数千年来,她素来爱偷溜下界游玩,自然对天界的监守严密之处了如指掌。

    一路轻车熟路避开监兵守将,偷偷飞上三十三天,再潜入了自己位于玉清宫内的寝宫。

    那日大婚,喜冠喜服压身,未能配戴自己的配剑——梨白,此来便是取它防身。

    梨白剑是她千岁寿宴时,父帝送与她的生辰礼。

    彼时,父帝当着来贺的满殿神仙之面,亲手将梨白配于她腰间,数千年来它与她形影不离,早已心意相通。

    父帝笑意盈盈说,这梨白剑取自昆山寒玉,于炼丹炉足足炼了九个月依然雪玉莹泽,丝纹不侵,与他的女儿云萝最为相配。

    她自然对此剑爱不释手,恰逢那日殿前一株梨花开得如雪,一阵风拂过,花瓣落得她满头满肩,她便给它取名为梨白。

    跨入寝室,遥遥一望,雪玉莹泽的梨白剑依然静置于窗前的玉案之上。

    许是感应到她身上陌生的魔息之气,梨白剑‘嗖’地出鞘,于空中划出一道雪亮光芒直奔她面门而来。

    “梨白!”云萝叹息。

    这轻唤显然是梨白熟悉的声音,它倏地止于云萝眼前,疑惑地绕着她身周飞旋。

    良久,待认为眼前这额间魔息隐隐的女子正是自己日思夜念的主人,不由发出一声悲戚铮鸣,一头扎入云萝怀中,剑身轻颤不休。

    纤指轻抚爱剑,直至梨白轻颤渐止,云萝泪盈于睫。

    短短时日,为何世事转眼变了模样?

    举目轻扫自己曾住了五千年的宫室,或许,这次已是她最后一次踏足此地!

    她与青楠、青芙,还有……玉衡星君,从此以后,仙魔两别,誓难两立!

    大婚之时,她便见了玉衡与青芙站于一处,俨然合谋已久;虽然听了洛玖所言,她却半个字都不相信!

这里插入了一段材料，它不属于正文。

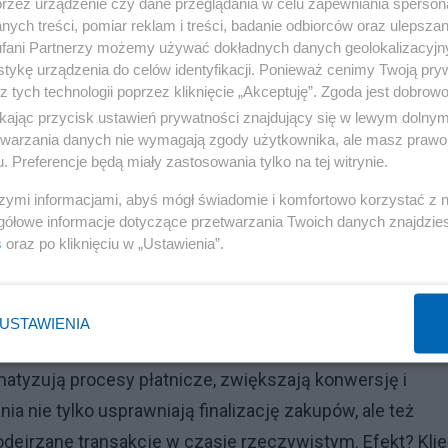
przez urządzenie czy dane przeglądania w celu zapewniania sperson
– nie tylko po to, aby przyspieszyć zakupy, ale przede
ych treści, pomiar reklam i treści, badanie odbiorców oraz ulepszan
rującymi. Widzimy, że technologia ta przestaje być domen
fani Partnerzy możemy używać dokładnych danych geolokalizacyjn
tykę urządzenia do celów identyfikacji. Ponieważ cenimy Twoją pry
 trafia do szerokiego spektrum odbiorców. Niezależnie 
z tych technologii poprzez kliknięcie „Akceptuję”. Zgoda jest dobro
anego doświadczenia – chcą, aby technologia podpowiadał
ikając przycisk ustawień prywatności znajdujący się w lewym dolny
chněvič, Country Manager CEE w Adyen.
etwarzania danych nie wymagają zgody użytkownika, ale masz prawo 
. Preferencje będą miały zastosowania tylko na tej witrynie.
I
szymi informacjami, abyś mógł świadomie i komfortowo korzystać z
gółowe informacje dotyczące przetwarzania Twoich danych znajdzi
zania przychodów w 2025 roku, wskazali inwestycje w
s
oraz po kliknięciu w „Ustawienia”.
na czwarta (28 proc.) planuje inwestować w AI w celu
ar innowacji produktowych.
USTAWIENIA
o wizja przyszłości. Coraz więcej firm wdraża
atyzują procesy płatnicze, zwiększają konwersję i
a nie tylko usprawniają finalizację zakupów, ale też
jrzane transakcje w czasie rzeczywistym. Efekt? Klie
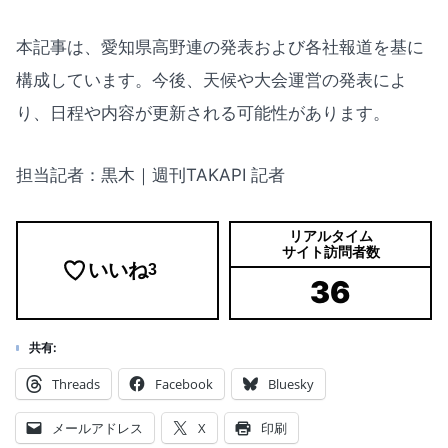
本記事は、愛知県高野連の発表および各社報道を基に
構成しています。今後、天候や大会運営の発表によ
り、日程や内容が更新される可能性があります。
担当記者：黒木｜週刊TAKAPI 記者
リアルタイム
サイト訪問者数
いいね
3
36
共有:
Threads
Facebook
Bluesky
メールアドレス
X
印刷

    眼下,她须去一趟玉衡星君的廉贞府,除非亲眼见到景清已不在那间婚房内,她断不会向玉衡低头……

    “当啷!”

    重物坠地声于门口响起,回首,云萝便见砸至地面的莹灯碎了一地琉璃。

    抬起眼眸,见侍女琼枝一脸震惊地望向她,那本捧着莹灯的双手呆滞地挚于空中,良久都忘了收回。

    “琼枝……”云萝轻唤。

    这个小侍女自送到她身边来已有三千年左右,一向乖巧听话,甚得她的爱重,此来得见她一面,也算是最后的机缘了。

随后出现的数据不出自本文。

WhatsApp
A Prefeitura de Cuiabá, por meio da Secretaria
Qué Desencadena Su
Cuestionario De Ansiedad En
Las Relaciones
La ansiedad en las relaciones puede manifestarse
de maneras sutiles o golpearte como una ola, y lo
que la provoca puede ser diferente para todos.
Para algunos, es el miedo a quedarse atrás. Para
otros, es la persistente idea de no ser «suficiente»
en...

    琼枝僵滞的眉眼终于活泛了起来,收回手紧攥裙裾,结巴得语不成调:“帝、帝、帝姬……”

    “勿惊,我即刻便离开!你便当未见过我!”

    云萝抬步与琼枝擦身而过,身形化作一道淡淡的白华,与这九天之上的明媚光线融于一体。

    望着曾经的帝姬就这么消失于眼前,琼枝惊慌的神色终于难抑,浑身剧烈战栗。

    良久,方手提裙摆转身,踉踉跄跄向宫外奔去。

    云萝悄然飞临廉贞府高大的宫门前,隐身于云雾中,嘴角泛起个自哂淡漠的笑。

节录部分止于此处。